How have you been involved with research in Marine Biology?
- I have been involved with a variety of research projects that work with marine organisms. I was part of a student research team that designed and carried out an experiment dealing with trophic interactions in eelgrass meadows. I had the opportunity to present this research at the UW Undergraduate Research Symposium and to the Samish Department of Natural Resources. Currently, I am using micro-CT scanning to analyze how snailfish (Liparidae) bone structure varies along a depth gradient, which I plan to present at the upcoming Society for Integrative and Comparative Biology (SICB) conference. This summer, I have been working on fieldwork experiments with Dr. Megan Dethier examining Manilla clam recruitment and survival as well as working in the lab of Dr. Adam Summers generating CT images of fishes and creating a publicly accessible database of all CT scan data as part of the NSF-funded oVert project.
Do you have any recommendations for UW students interested in Marine Biology?
- My first recommendation to other UW students interested in Marine Biology would be to find a way to become actively involved with a lab or organization focused on marine organisms.
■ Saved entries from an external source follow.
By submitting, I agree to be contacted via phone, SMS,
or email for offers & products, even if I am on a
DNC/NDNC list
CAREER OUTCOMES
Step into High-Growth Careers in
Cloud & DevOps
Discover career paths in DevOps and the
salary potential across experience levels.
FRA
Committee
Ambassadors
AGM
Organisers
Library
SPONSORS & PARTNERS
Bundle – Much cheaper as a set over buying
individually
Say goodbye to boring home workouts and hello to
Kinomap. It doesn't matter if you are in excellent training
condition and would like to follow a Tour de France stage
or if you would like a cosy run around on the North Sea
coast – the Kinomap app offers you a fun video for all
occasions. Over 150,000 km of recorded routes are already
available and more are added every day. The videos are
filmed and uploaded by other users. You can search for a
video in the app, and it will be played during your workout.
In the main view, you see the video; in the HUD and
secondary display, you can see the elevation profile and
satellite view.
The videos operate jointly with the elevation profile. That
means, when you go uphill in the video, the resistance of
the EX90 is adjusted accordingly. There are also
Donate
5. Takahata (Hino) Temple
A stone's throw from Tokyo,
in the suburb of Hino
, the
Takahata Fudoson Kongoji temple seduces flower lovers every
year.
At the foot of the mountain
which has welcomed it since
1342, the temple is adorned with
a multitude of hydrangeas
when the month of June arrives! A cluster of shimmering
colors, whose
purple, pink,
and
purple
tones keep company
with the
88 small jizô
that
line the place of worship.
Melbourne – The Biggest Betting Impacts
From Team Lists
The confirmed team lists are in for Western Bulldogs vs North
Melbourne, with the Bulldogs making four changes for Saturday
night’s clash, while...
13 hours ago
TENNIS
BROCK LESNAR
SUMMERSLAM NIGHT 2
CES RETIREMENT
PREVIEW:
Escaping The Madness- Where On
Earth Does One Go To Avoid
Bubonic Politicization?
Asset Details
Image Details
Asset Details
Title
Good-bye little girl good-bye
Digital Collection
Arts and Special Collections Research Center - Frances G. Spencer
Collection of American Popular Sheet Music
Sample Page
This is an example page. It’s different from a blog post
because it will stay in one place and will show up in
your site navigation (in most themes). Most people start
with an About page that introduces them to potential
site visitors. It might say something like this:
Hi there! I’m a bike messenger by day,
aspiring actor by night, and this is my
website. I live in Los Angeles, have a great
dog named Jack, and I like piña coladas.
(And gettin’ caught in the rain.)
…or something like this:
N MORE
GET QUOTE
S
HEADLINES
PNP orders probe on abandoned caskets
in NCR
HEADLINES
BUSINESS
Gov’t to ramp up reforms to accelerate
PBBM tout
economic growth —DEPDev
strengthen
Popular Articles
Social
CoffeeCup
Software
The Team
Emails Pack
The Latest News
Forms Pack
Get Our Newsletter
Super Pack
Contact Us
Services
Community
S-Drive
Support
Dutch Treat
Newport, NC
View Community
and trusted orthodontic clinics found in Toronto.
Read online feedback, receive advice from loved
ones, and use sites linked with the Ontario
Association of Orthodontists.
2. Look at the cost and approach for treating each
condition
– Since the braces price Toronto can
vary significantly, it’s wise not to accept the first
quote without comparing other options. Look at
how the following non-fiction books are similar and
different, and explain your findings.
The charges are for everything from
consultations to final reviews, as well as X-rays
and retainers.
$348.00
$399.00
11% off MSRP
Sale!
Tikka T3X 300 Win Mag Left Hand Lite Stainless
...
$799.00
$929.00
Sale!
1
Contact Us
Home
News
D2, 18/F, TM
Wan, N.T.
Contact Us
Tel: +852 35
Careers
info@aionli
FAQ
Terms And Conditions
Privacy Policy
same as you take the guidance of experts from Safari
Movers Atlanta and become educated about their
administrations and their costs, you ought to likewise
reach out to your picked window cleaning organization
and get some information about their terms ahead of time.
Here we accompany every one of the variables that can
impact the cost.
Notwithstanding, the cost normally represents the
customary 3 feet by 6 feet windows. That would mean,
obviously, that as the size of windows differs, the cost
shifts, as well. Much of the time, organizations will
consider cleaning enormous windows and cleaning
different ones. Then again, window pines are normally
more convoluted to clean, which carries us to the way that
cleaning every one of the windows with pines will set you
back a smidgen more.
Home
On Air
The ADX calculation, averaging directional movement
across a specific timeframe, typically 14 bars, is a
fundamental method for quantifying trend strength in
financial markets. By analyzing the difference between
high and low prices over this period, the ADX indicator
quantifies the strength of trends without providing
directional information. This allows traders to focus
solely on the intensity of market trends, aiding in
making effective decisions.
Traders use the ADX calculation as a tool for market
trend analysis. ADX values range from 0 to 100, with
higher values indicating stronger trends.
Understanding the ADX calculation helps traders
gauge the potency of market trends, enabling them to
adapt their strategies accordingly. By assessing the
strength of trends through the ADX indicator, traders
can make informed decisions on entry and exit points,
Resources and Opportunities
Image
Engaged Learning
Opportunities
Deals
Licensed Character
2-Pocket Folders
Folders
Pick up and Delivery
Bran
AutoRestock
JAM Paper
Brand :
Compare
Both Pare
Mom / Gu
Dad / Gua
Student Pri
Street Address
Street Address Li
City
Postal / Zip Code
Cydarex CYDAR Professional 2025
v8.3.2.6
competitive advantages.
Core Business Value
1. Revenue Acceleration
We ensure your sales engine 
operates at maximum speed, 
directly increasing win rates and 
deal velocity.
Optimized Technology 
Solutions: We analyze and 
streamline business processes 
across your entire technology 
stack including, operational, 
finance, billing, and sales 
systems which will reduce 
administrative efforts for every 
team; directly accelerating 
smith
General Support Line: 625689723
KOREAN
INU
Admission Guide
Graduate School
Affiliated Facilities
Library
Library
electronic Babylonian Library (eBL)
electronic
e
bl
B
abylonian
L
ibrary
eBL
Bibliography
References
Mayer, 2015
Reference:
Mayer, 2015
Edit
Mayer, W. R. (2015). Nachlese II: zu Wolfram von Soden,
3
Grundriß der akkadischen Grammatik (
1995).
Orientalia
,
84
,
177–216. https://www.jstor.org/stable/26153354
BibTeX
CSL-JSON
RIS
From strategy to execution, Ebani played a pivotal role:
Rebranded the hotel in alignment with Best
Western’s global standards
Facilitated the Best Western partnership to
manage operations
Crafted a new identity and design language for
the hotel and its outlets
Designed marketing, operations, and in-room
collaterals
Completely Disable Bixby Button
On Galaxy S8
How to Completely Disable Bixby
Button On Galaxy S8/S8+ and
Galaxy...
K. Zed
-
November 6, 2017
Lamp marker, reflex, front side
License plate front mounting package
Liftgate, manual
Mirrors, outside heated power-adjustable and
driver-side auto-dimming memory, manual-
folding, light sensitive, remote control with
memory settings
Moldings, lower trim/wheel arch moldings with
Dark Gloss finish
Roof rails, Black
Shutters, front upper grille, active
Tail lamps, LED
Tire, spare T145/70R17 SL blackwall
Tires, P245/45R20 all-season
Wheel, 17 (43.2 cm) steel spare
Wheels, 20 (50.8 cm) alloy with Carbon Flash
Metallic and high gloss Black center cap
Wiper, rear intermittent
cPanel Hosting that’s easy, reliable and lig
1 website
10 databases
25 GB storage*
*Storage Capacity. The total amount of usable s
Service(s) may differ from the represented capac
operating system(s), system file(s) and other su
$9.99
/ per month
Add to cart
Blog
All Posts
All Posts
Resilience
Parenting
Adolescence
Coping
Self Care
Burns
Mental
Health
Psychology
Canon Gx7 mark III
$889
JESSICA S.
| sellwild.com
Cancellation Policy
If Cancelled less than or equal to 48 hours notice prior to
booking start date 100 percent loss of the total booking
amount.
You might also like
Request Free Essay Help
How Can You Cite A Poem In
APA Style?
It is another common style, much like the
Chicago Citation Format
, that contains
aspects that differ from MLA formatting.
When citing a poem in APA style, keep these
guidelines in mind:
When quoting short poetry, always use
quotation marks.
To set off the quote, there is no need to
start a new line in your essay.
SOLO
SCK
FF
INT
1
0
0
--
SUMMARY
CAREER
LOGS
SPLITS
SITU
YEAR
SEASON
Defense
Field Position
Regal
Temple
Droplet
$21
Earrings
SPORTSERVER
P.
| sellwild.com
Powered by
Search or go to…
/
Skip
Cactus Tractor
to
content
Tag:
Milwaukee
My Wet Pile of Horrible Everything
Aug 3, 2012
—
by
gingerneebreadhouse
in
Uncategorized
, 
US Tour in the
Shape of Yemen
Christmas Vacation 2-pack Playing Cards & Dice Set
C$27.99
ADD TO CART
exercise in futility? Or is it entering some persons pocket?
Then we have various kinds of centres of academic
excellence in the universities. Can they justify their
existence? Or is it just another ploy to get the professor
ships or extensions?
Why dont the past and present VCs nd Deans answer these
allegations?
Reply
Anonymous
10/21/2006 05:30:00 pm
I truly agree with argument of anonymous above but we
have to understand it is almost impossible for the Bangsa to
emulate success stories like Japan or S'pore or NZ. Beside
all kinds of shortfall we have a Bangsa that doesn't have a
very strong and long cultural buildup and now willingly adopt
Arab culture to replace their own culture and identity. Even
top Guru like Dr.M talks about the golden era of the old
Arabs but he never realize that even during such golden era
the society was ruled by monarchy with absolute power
Gaining experience with fieldwork, outreach, or work in a lab setting provides useful connections and an idea of the type of work conducted by marine scientists. Don’t be afraid to talk to advisors, researchers, and professors about your specific research interests, the University of Washington has a many great of resources for those interested in marine science.
What are your future goals after graduating from the UW?
- My experience working in a research environment as an undergraduate has encouraged me to pursue a graduate program that would allow me to continue conducting research both in the lab and the field. Eventually, I hope to obtain a doctorate degree and explore questions related to functional mechanisms in marine organisms.